J: “In the Communist society?”
H: “In the Communist society, absolutely, absolutely. The intellectual you would say right away, hasn’t been persecuted in Communist Russia, haven’t been liquidated. Yes, but in Communist Russia the intellectual is an important person. Everything he says, everything he does is of utmost importance. And this is what the intellectual wants. He wants a society in which his importance is self-evident, see.
And sometimes you know I have an impression you take a backward country or even a country like China or Russia, and it sems to me that what’s happening there is this. The school master grabbed a hold of the whole society. They turned it into a giant school room. They want to turn the whole population into pupils, se. And you know that in a class, whatever the teacher, the school master says, goes, and everybody hangs on his words.”
My response: The teacher, as intellectual or ruler of a totalitarian state, or of the mass movement before the totalitarian take-over is realized, holds supreme power over the masses, the deferential, submissive population. The teacher talks; they listen. His point of view is their point of view.

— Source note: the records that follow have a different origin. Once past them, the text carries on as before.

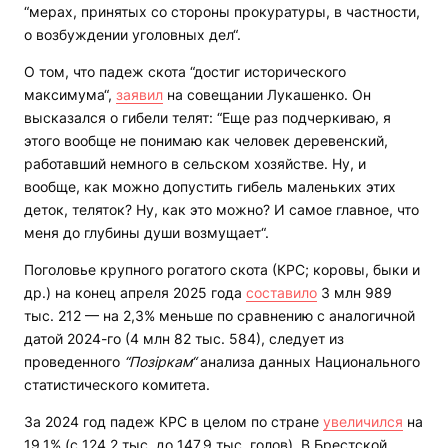
“мерах, принятых со стороны прокуратуры, в частности,
о возбуждении уголовных дел“.
О том, что падеж скота “достиг исторического
максимума“,
заявил
на совещании Лукашенко. Он
высказался о гибели телят: “Еще раз подчеркиваю, я
этого вообще не понимаю как человек деревенский,
работавший немного в сельском хозяйстве. Ну, и
вообще, как можно допустить гибель маленьких этих
деток, теляток? Ну, как это можно? И самое главное, что
меня до глубины души возмущает“.
Поголовье крупного рогатого скота (КРС; коровы, быки и
др.) на конец апреля 2025 года
составило
3 млн 989
тыс. 212 — на 2,3% меньше по сравнению с аналогичной
датой 2024-го (4 млн 82 тыс. 584), следует из
проведенного
“Позіркам“
анализа данных Национального
статистического комитета.
За 2024 год падеж КРС в целом по стране
увеличился
на
19,1% (с 124,2 тыс. до 147,9 тыс. голов). В Брестской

He prescribes; they obey: end of story.
Notice that it is the purely selfless intellectual and ideologue that demands the masses listen to him lecture (Recall Fidel Castro and his two-hour-long speeches.) endlessly, without interruption or dissent. If the masses do not speak out and protest verbally and critically, then the guru’s or dictator point of view, a pure lie and outrageous exaggeration, that narrative, the official version of things, now become the locked-in truth of the realm, in effect, the law of the land—all because the masses remained silent, and were unwilling to pay by being tortured, imprisoned or losing their lives at the hands of the murderous secret police: the masses fearlessly must speak out against tyrants and bullies, and they must speak out loud and publicly the truth, forcing the guru dictator to hear them and eventually listen to them, to break his corrupt monopoly on speech and truth-shaping. For a society to be free and healthy, censorship and stifling of free speech must not be tolerated, at any personal cost, by the masses as growing, active individuating supercitizens.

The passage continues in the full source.